- Opening Delimiter -

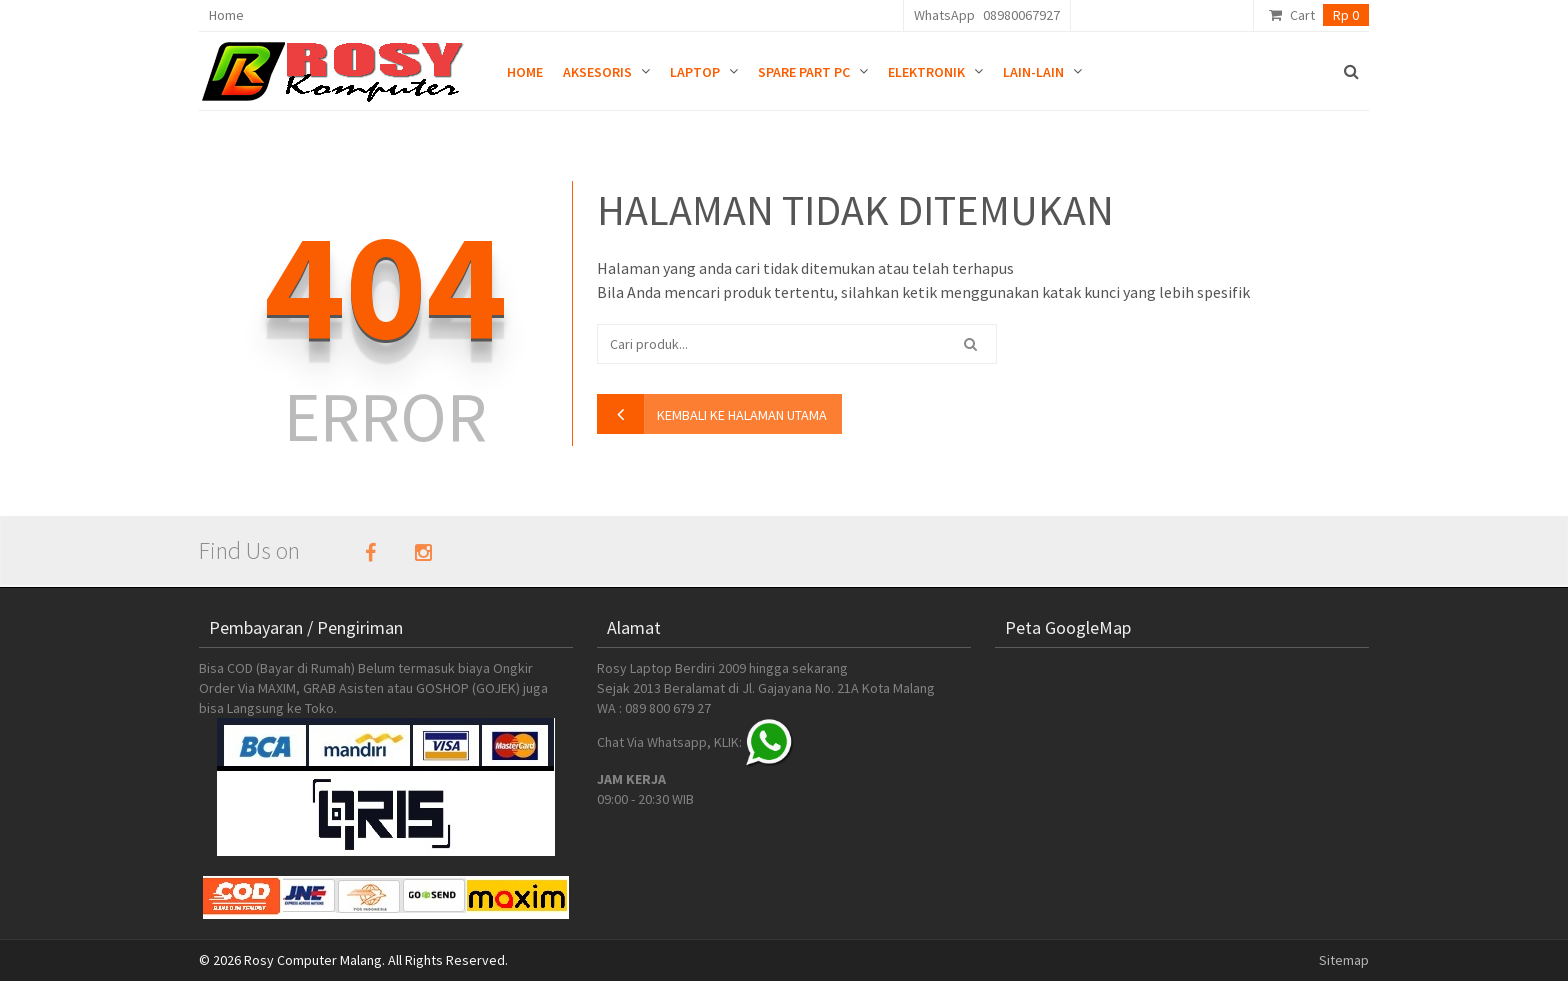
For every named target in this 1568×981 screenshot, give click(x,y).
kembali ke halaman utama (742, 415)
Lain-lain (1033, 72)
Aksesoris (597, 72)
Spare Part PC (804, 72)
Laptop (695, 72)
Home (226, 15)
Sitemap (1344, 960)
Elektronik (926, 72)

- Closing Delimiter -
- Opening Delimiter -

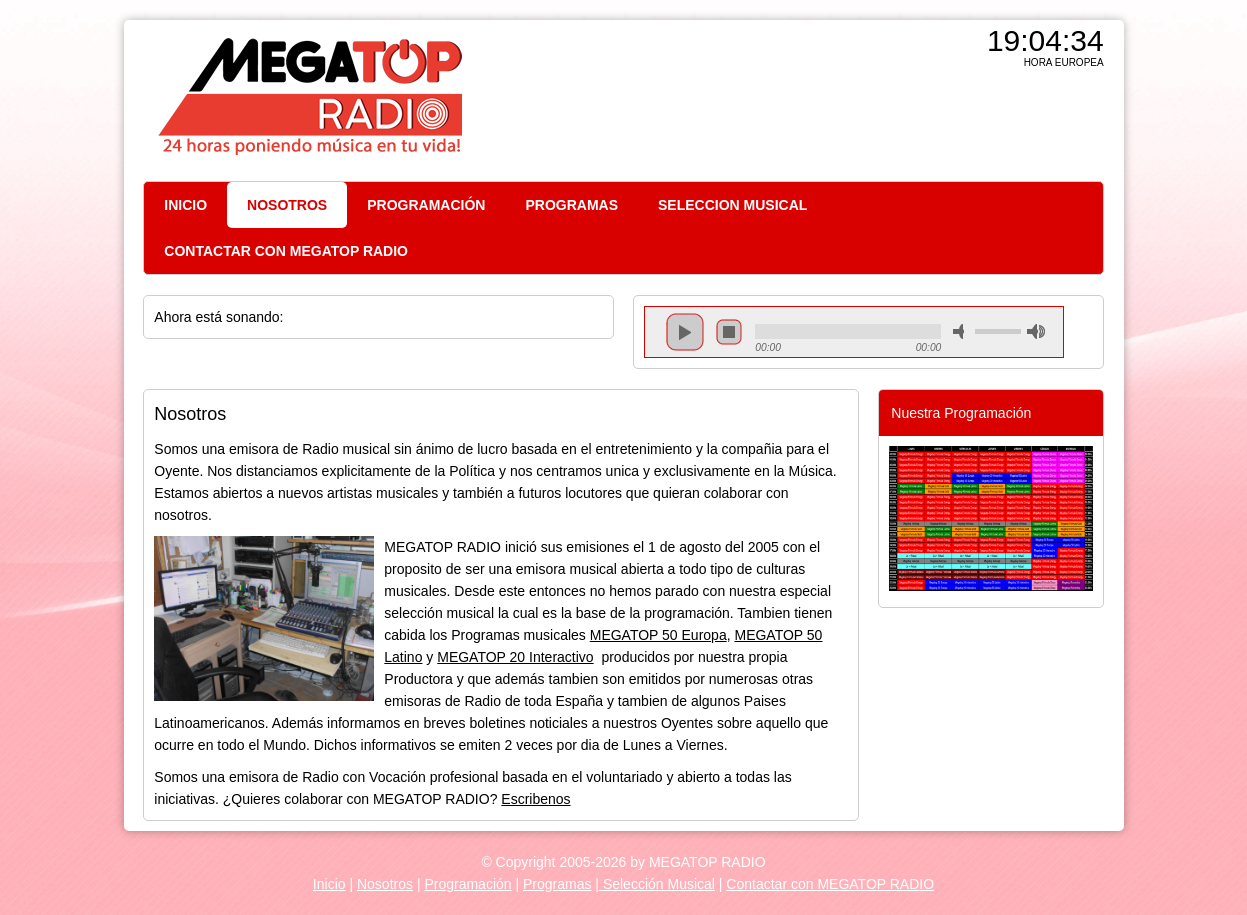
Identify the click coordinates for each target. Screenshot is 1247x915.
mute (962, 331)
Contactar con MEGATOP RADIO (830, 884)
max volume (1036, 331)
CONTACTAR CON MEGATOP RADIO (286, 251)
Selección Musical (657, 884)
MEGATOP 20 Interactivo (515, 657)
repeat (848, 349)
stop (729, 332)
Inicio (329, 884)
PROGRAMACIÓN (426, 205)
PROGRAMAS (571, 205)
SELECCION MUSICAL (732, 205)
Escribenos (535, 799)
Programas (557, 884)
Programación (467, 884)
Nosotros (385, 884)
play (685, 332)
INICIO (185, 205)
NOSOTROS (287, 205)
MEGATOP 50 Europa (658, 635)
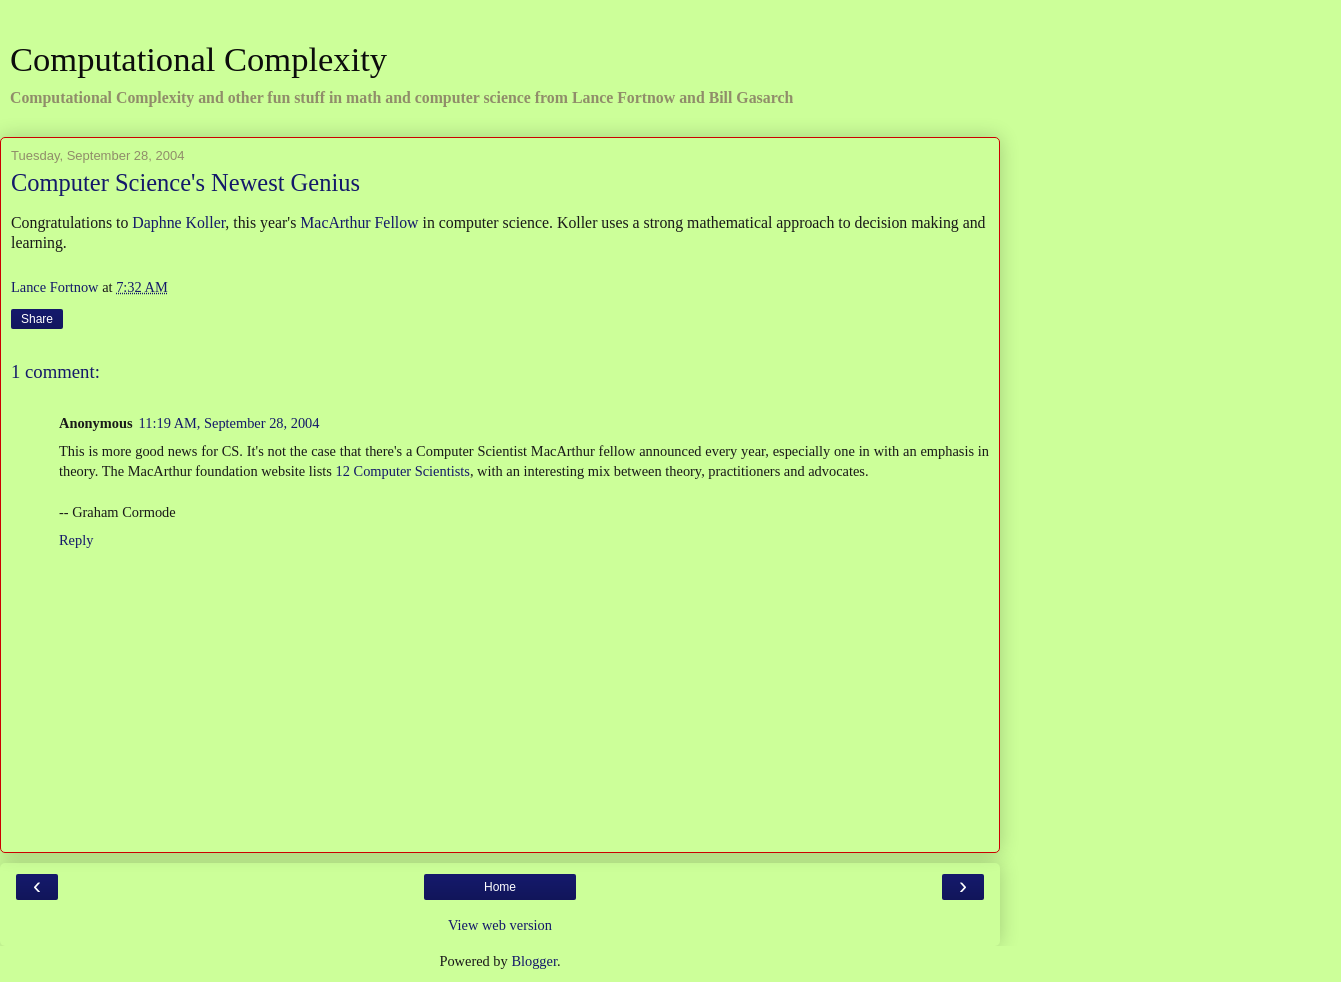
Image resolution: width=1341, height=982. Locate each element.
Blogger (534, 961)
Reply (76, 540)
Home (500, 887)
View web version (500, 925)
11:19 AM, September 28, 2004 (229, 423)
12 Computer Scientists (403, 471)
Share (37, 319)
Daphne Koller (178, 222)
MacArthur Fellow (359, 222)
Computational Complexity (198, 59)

- Closing Delimiter -

**TASK INSTRUCTIONS:** Reproduce the listing above exactly from the line containing "CONTACTAR CON MEGATOP RADIO (286, 251)" up to and including the line containing "Computational Complexity (198, 59)", omitting any images and everything outside those lines.

**SOLUTION FOR THIS PROBLEM:**
CONTACTAR CON MEGATOP RADIO (286, 251)
Selección Musical (657, 884)
MEGATOP 20 Interactivo (515, 657)
repeat (848, 349)
stop (729, 332)
Inicio (329, 884)
PROGRAMACIÓN (426, 205)
PROGRAMAS (571, 205)
SELECCION MUSICAL (732, 205)
Escribenos (535, 799)
Programas (557, 884)
Programación (467, 884)
Nosotros (385, 884)
play (685, 332)
INICIO (185, 205)
NOSOTROS (287, 205)
MEGATOP 50 Europa (658, 635)
Image resolution: width=1341, height=982. Locate each element.
Blogger (534, 961)
Reply (76, 540)
Home (500, 887)
View web version (500, 925)
11:19 AM, September 28, 2004 (229, 423)
12 Computer Scientists (403, 471)
Share (37, 319)
Daphne Koller (178, 222)
MacArthur Fellow (359, 222)
Computational Complexity (198, 59)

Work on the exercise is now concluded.